80 fans at a basketball game are randomly sampled and asked how much they spent on parking for the game. The mean of the sample was $12.41. Assuming a standard deviation of $1.18, find the 98% confidence interval for the sample mean. Use x=2.326. Round to the nearest cent.
To find the 98% confidence interval for the sample mean, we can use the formula:
CI = x̄ ± (z * σ/√n)
Where:
CI: Confidence Interval
x̄: Sample mean
z: Z-score corresponding to the desired confidence level (98% in this case)
σ: Standard deviation of the population
n: Sample size
Given:
x̄ = $12.41 (sample mean)
σ = $1.18 (standard deviation of the population)
n = 80 (sample size)
z = 2.326 (Z-score corresponding to 98% confidence level)

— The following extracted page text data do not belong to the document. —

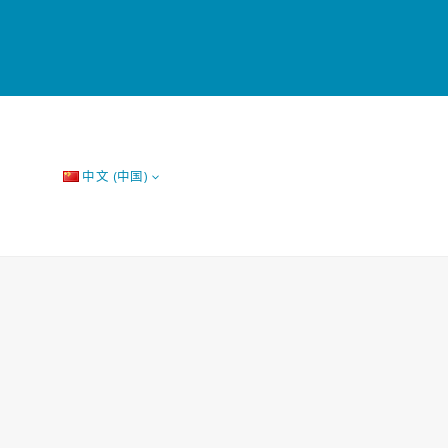
中文 (中国)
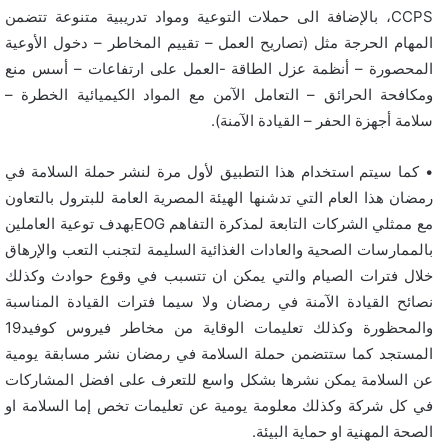
CCPS، بالإضافة الى حملات التوعية ومواد تدريبية متنوعة تتضمن
المهام الحرجة مثل (تصاريح العمل – تقييم المخاطر – دخول الأوعية
المحصورة – أنظمة عزل الطاقة -العمل على ارتفاعات – أسس منع
ومكافحة الحرائق – التعامل الآمن مع المواد الكيميائية الخطرة –
سلامة أجهزة الحفر – القيادة الآمنة).
• كما سيتم استخدام هذا التطبيق لأول مرة لنشر حملة السلامة في
رمضان هذا العام التي تدشنها الهيئة المصرية العامة للبترول بالتعاون
مع ممثلي الشركات التابعة لمذكرة التفاهم EOGبهدف توعية العاملين
بالممارسات الصحية والعادات الغذائية السليمة لتجنب التعب والإرهاق
خلال فترات الصيام والتي يمكن ان تتسبب في وقوع حوادث وكذلك
نصائح القيادة الآمنة في رمضان ولا سيما فترات القيادة المناسبة
والمحظورة وكذلك تعليمات الوقاية من مخاطر فيروس كوفيد19
المستجد كما ستتضمن حملة السلامة في رمضان نشر مسابقة يومية
عن السلامة يمكن نشرها بشكل واسع للتعرف على افضل المشاركات
في كل شركة وكذلك معلومة يومية عن تعليمات تخص إما السلامة او
الصحة المهنية او حماية البيئة.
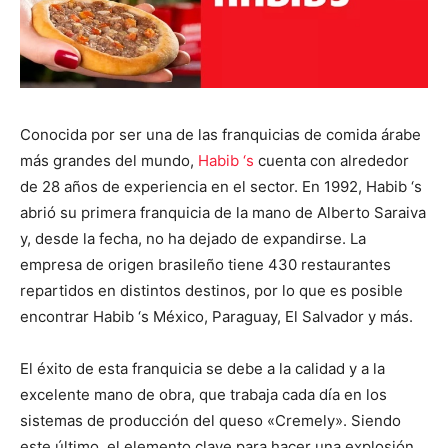
Conocida por ser una de las franquicias de comida árabe
más grandes del mundo,
Habib ‘s
cuenta con alrededor
de 28 años de experiencia en el sector. En 1992, Habib ‘s
abrió su primera franquicia de la mano de Alberto Saraiva
y, desde la fecha, no ha dejado de expandirse. La
empresa de origen brasileño tiene 430 restaurantes
repartidos en distintos destinos, por lo que es posible
encontrar Habib ‘s México, Paraguay, El Salvador y más.
El éxito de esta franquicia se debe a la calidad y a la
excelente mano de obra, que trabaja cada día en los
sistemas de producción del queso «Cremely». Siendo
este último, el elemento clave para hacer una explosión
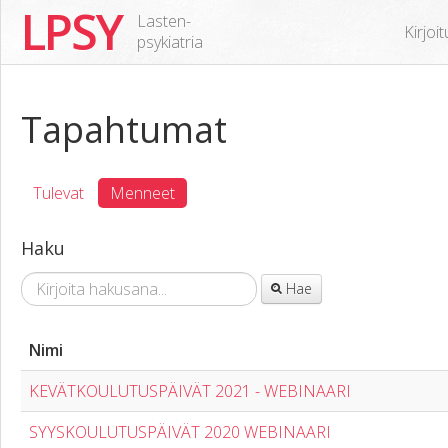
LPSY
Lasten-
Kirjoi
psykiatria
Tapahtumat
Tulevat
Menneet
Haku
Hae
Nimi
KEVÄTKOULUTUSPÄIVÄT 2021 - WEBINAARI
SYYSKOULUTUSPÄIVÄT 2020 WEBINAARI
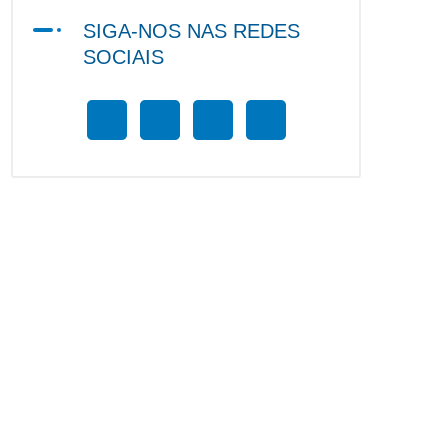
SIGA-NOS NAS REDES
SOCIAIS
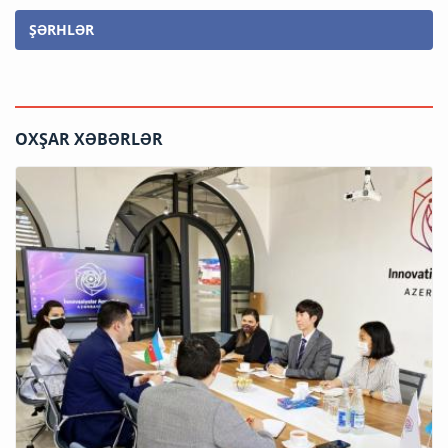
ŞƏRHLƏR
OXŞAR XƏBƏRLƏR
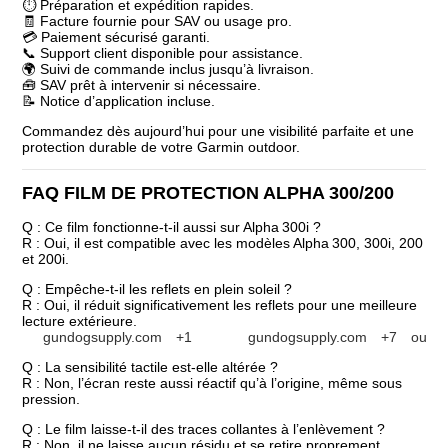
⏱️ Préparation et expédition rapides.
🧾 Facture fournie pour SAV ou usage pro.
💳 Paiement sécurisé garanti.
📞 Support client disponible pour assistance.
🌍 Suivi de commande inclus jusqu’à livraison.
🧰 SAV prêt à intervenir si nécessaire.
📝 Notice d’application incluse.
Commandez dès aujourd’hui pour une visibilité parfaite et une
protection durable de votre Garmin outdoor.
FAQ FILM DE PROTECTION ALPHA 300/200
Q : Ce film fonctionne-t-il aussi sur Alpha 300i ?
R : Oui, il est compatible avec les modèles Alpha 300, 300i, 200
et 200i.
Q : Empêche-t-il les reflets en plein soleil ?
R : Oui, il réduit significativement les reflets pour une meilleure
lecture extérieure.
gundogsupply.com
+1
gundogsupply.com
+7
outdo
Q : La sensibilité tactile est-elle altérée ?
R : Non, l’écran reste aussi réactif qu’à l’origine, même sous
pression.
Q : Le film laisse-t-il des traces collantes à l’enlèvement ?
R : Non, il ne laisse aucun résidu et se retire proprement.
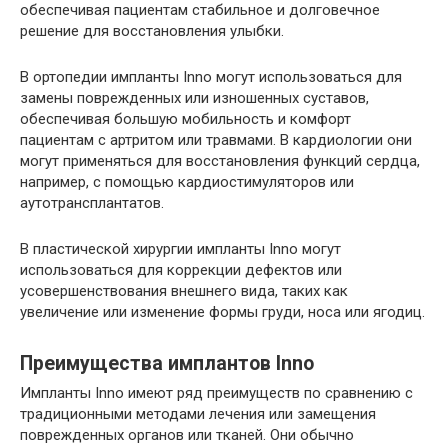
обеспечивая пациентам стабильное и долговечное
решение для восстановления улыбки.
В ортопедии импланты Inno могут использоваться для
замены поврежденных или изношенных суставов,
обеспечивая большую мобильность и комфорт
пациентам с артритом или травмами. В кардиологии они
могут применяться для восстановления функций сердца,
например, с помощью кардиостимуляторов или
аутотрансплантатов.
В пластической хирургии импланты Inno могут
использоваться для коррекции дефектов или
усовершенствования внешнего вида, таких как
увеличение или изменение формы груди, носа или ягодиц.
Преимущества имплантов Inno
Импланты Inno имеют ряд преимуществ по сравнению с
традиционными методами лечения или замещения
поврежденных органов или тканей. Они обычно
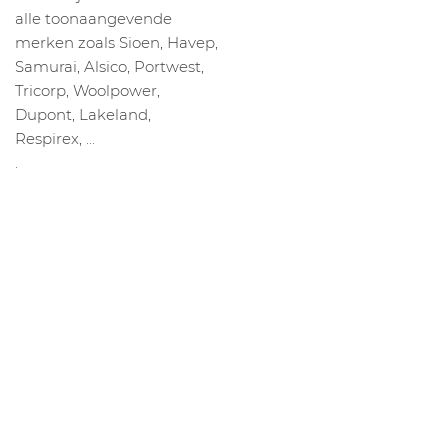
alle toonaangevende
merken zoals Sioen, Havep,
Samurai, Alsico, Portwest,
Tricorp, Woolpower,
Dupont, Lakeland,
Respirex, …
.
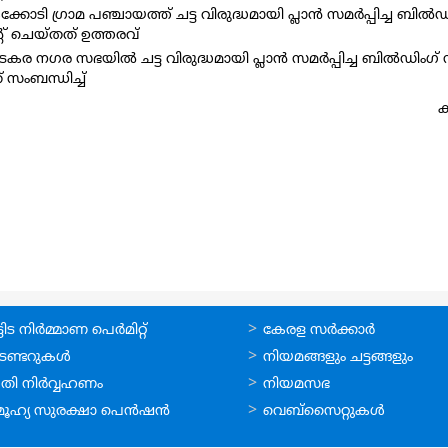
 ഗ്രാമ പഞ്ചായത്ത്‌ ചട്ട വിരുദ്ധമായി പ്ലാന്‍ സമര്‍പ്പിച്ച ബില്‍ഡി
റ് ചെയ്തത് ഉത്തരവ്
ഗര സഭയില്‍ ചട്ട വിരുദ്ധമായി പ്ലാന്‍ സമര്‍പ്പിച്ച ബില്‍ഡിംഗ്‌ സൂ
സംബന്ധിച്ച്
ക
ലൈന്‍
ഉപയോഗപ്രദമായ
ിട നിര്‍മ്മാണ പെര്‍മിറ്റ്‌
കേരള സര്‍ക്കാര്‍
്ങള്‍
കണ്ണികള്‍
െണ്ടറുകള്‍
നിയമങ്ങളും ചട്ടങ്ങളും
തി നിര്‍വ്വഹണം
നിയമസഭ
ൂഹ്യ സുരക്ഷാ പെന്‍ഷന്‍
വെബ്സൈറ്റുകള്‍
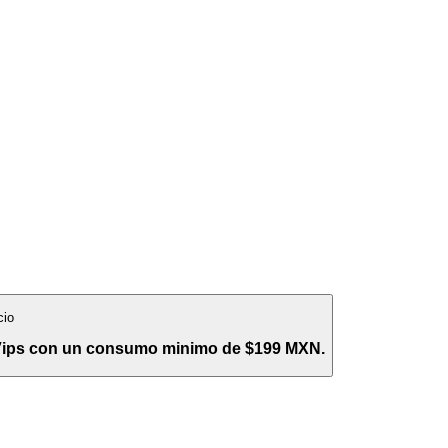
cio
 Vips con un consumo minimo de $199 MXN.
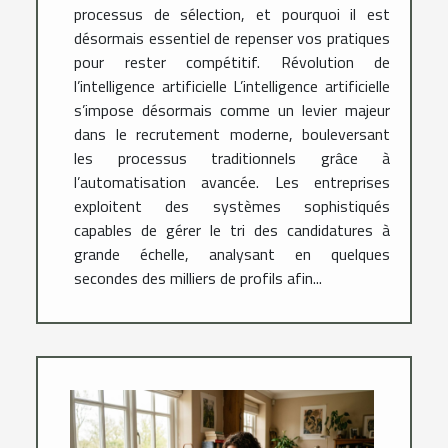
processus de sélection, et pourquoi il est
désormais essentiel de repenser vos pratiques
pour rester compétitif. Révolution de
l’intelligence artificielle L’intelligence artificielle
s’impose désormais comme un levier majeur
dans le recrutement moderne, bouleversant
les processus traditionnels grâce à
l’automatisation avancée. Les entreprises
exploitent des systèmes sophistiqués
capables de gérer le tri des candidatures à
grande échelle, analysant en quelques
secondes des milliers de profils afin...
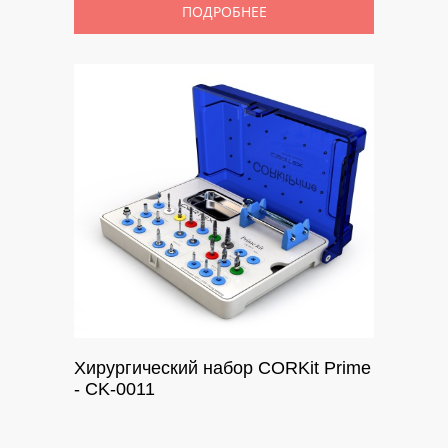
ПОДРОБНЕЕ
Хирургический набор CORKit Prime
- CK-0011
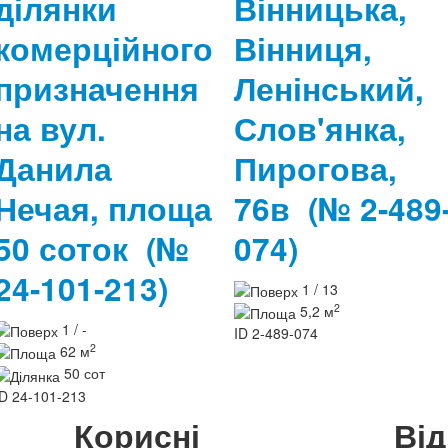
ділянки
Вінницька,
комерційного
Вінниця,
призначення
Ленінський,
на вул.
Слов'янка,
Данила
Пирогова,
Нечая, площа
76в
(№ 2-489
50 соток
(№
074)
24-101-213)
1 / 13
2
5,2 м
1 / -
ID
2-489-074
2
62 м
50 сот
ID
24-101-213
Корисні
Ві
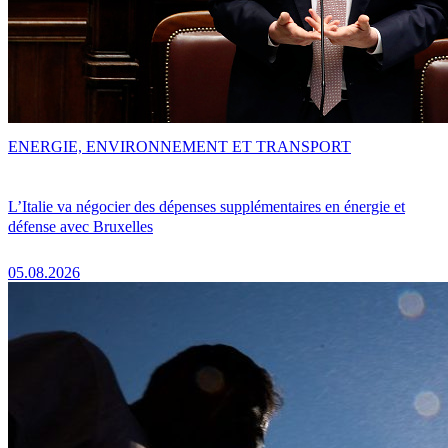
ENERGIE, ENVIRONNEMENT ET TRANSPORT
L’Italie va négocier des dépenses supplémentaires en énergie et
défense avec Bruxelles
05.08.2026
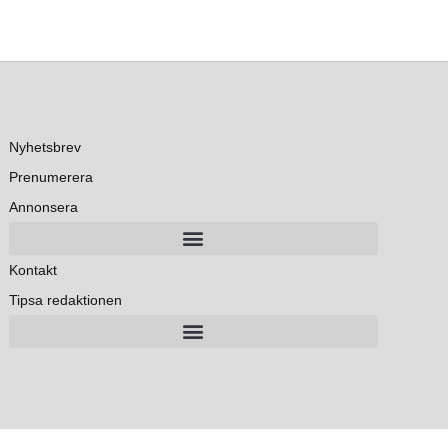
Nyhetsbrev
Prenumerera
Annonsera
Kontakt
Tipsa redaktionen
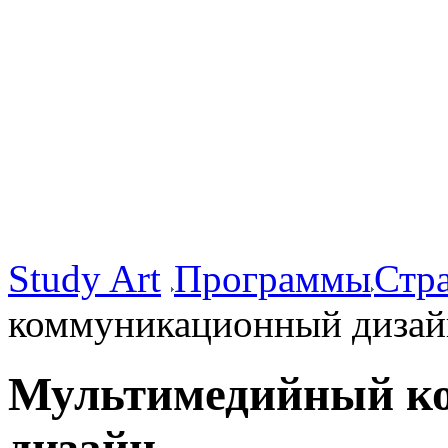
Study Art
Программы
Стр
коммуникационный дизай
Мультимедийный к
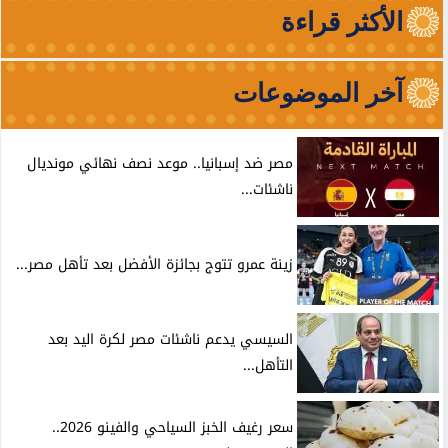
الأكثر قراءة
آخر الموضوعات
مصر ضد إسبانيا.. موعد نصف نهائي مونديال
ناشئات...
زينة عمرو تتوج بجائزة الأفضل بعد تأهل مصر...
السيسي يدعم ناشئات مصر لكرة اليد بعد
التأهل...
سعر رغيف الخبز السياحي والفينو 2026..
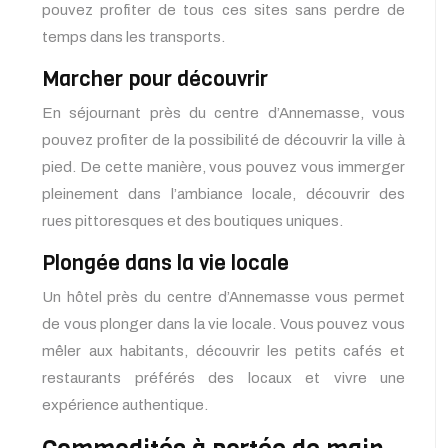
pouvez profiter de tous ces sites sans perdre de
temps dans les transports.
Marcher pour découvrir
En séjournant près du centre d’Annemasse, vous
pouvez profiter de la possibilité de découvrir la ville à
pied. De cette manière, vous pouvez vous immerger
pleinement dans l’ambiance locale, découvrir des
rues pittoresques et des boutiques uniques.
Plongée dans la vie locale
Un hôtel près du centre d’Annemasse vous permet
de vous plonger dans la vie locale. Vous pouvez vous
mêler aux habitants, découvrir les petits cafés et
restaurants préférés des locaux et vivre une
expérience authentique.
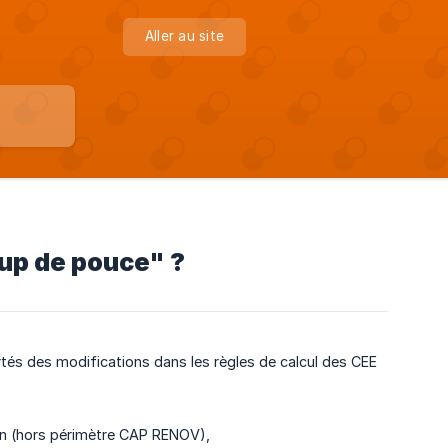
Aller au site
oup de pouce" ?
és des modifications dans les règles de calcul des CEE
on (hors périmètre CAP RENOV),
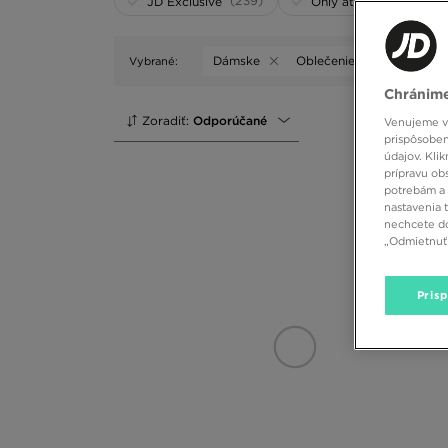
(239)
(2)
JD Exclusive
Only at WEB
Dámske
Oblečenie
Vybrané:
Vyčistiť
Chránime
Zoradiť:
Odporúčané
Venujeme vš
prispôsoben
údajov. Kli
prípravu ob
potrebám a 
nastavenia 
nechcete do
„Odmietnuť 
Pris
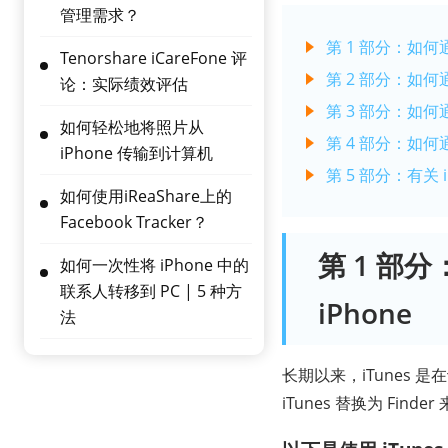
管理需求？
第 1 部分：如何通过
Tenorshare iCareFone 评
第 2 部分：如何通过
论：实际绩效评估
第 3 部分：如何通过
如何轻松地将照片从
第 4 部分：如何通
iPhone 传输到计算机
第 5 部分：有关 
如何使用iReaShare上的
Facebook Tracker？
第 1 部分
如何一次性将 iPhone 中的
联系人转移到 PC | 5 种方
iPhone
法
长期以来，iTunes 是
iTunes 替换为 Fi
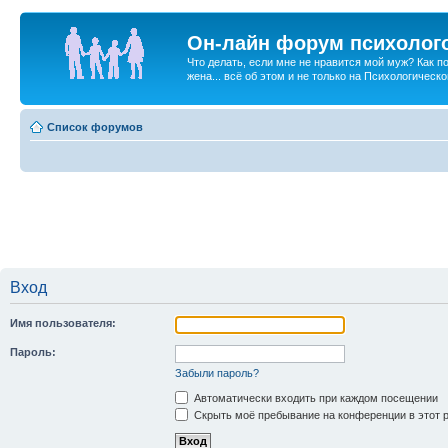
Он-лайн форум психолог
Что делать, если мне не нравится мой муж? Как 
жена... всё об этом и не только на Психологичес
Список форумов
Вход
Имя пользователя:
Пароль:
Забыли пароль?
Автоматически входить при каждом посещении
Скрыть моё пребывание на конференции в этот 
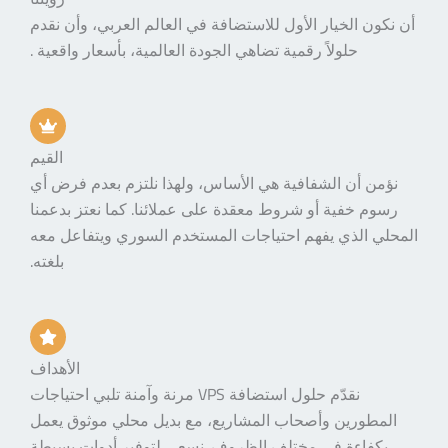
أن نكون الخيار الأول للاستضافة في العالم العربي، وأن نقدم
حلولاً رقمية تضاهي الجودة العالمية، بأسعار واقعية .
القيم
نؤمن أن الشفافية هي الأساس، ولهذا نلتزم بعدم فرض أي
رسوم خفية أو شروط معقدة على عملائنا. كما نعتز بدعمنا
المحلي الذي يفهم احتياجات المستخدم السوري ويتفاعل معه
بلغته.
الأهداف
نقدّم حلول استضافة VPS مرنة وآمنة تلبي احتياجات
المطورين وأصحاب المشاريع، مع بديل محلي موثوق يعمل
بكفاءة في مختلف الظروف. نسعى لتوفير أدوات بسيطة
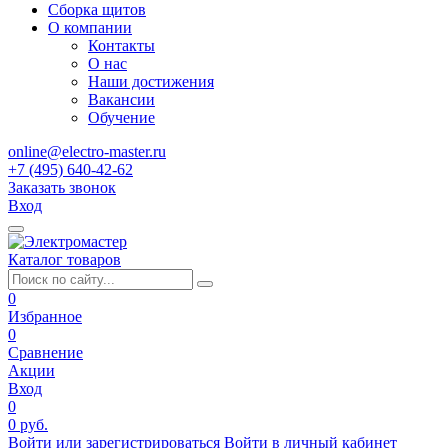
Сборка щитов
О компании
Контакты
О нас
Наши достижения
Вакансии
Обучение
online@electro-master.ru
+7 (495) 640-42-62
Заказать звонок
Вход
Каталог товаров
0
Избранное
0
Сравнение
Акции
Вход
0
0 руб.
Войти или зарегистрироваться
Войти в личный кабинет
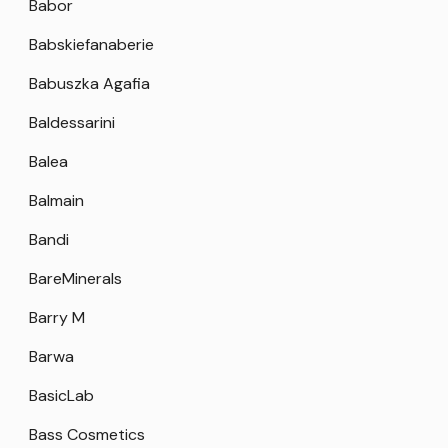
Babor
Babskiefanaberie
Babuszka Agafia
Baldessarini
Balea
Balmain
Bandi
BareMinerals
Barry M
Barwa
BasicLab
Bass Cosmetics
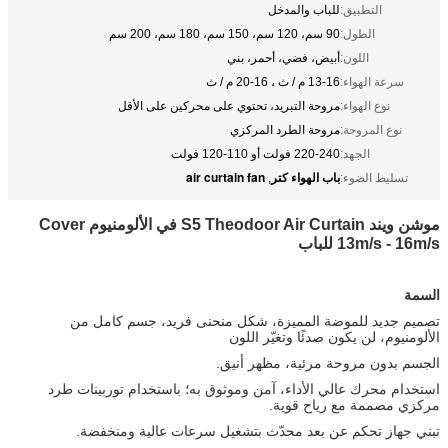
التطبيق:
للباب والمدخل
الطول:
90 سم، 120 سم، 150 سم، 180 سم، 200 سم
اللون:
أبيض، فضي، أحمر، بني
سرعة الهواء:
13-16 م / ث ، 16-20 م / ث
نوع الهواء:
مروحة التبريد، تحتوي على محركين على الأقل
نوع المروحة:
مروحة الطرد المركزي
الجهد:
220-240 فولت أو 110-120 فولت
باب الهواء كتر
air curtain fan
تسليط الضوء:
,
موشن ويند S5 Theodoor Air Curtain في الألومنيوم Cover
13m/s - 16m/s للباب
السمة
تصميم جديد للموضة المميزة، شكل منحنى فريد، جسم كامل من
الألومنيوم، لن يكون صدئًا وتغيّر اللون
الجسم بدون مروحة مرئية، مظهر أنيق.
استخدام محرك عالي الأداء، آمن وموثوق به؛ باستخدام توربينات طرد
مركزي مصممة مع رياح قوية.
تبني جهاز تحكم عن بعد محدّث بتشغيل سرعات عالية ومنخفضة.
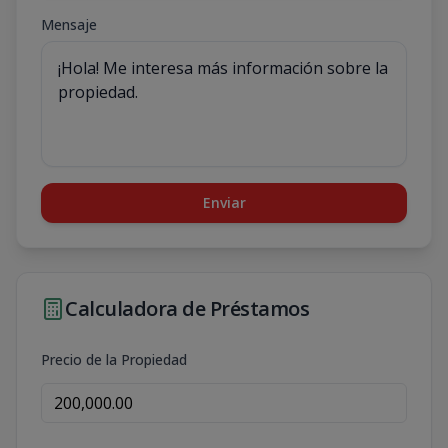
Mensaje
Enviar
Calculadora de Préstamos
Precio de la Propiedad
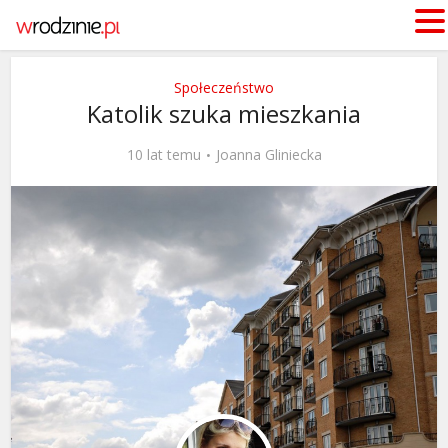
Społeczeństwo
Katolik szuka mieszkania
10 lat temu
Joanna Gliniecka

Let's substitute the values into the formula:
CI = 12.41 ± (2.326 * 1.18 / √80)
First, let's calculate (2.326 * 1.18 / √80):
(2.326 * 1.18) / √80 = 1.592848 / 2.828427 = 0.56349262
Now, substitute this value into the formula:
CI = 12.41 ± 0.56349262
To find the lower bound of the confidence interval, subtract the value we just calculated from the sample mean:
Lower bound = 12.41 - 0.56349262 = 11.84650738
To find the upper bound, add the value we just calculated to the sample mean:
Upper bound = 12.41 + 0.56349262 = 12.97349262
Therefore, the 98% confidence interval for the sample mean is approximately $11.85 to $12.97.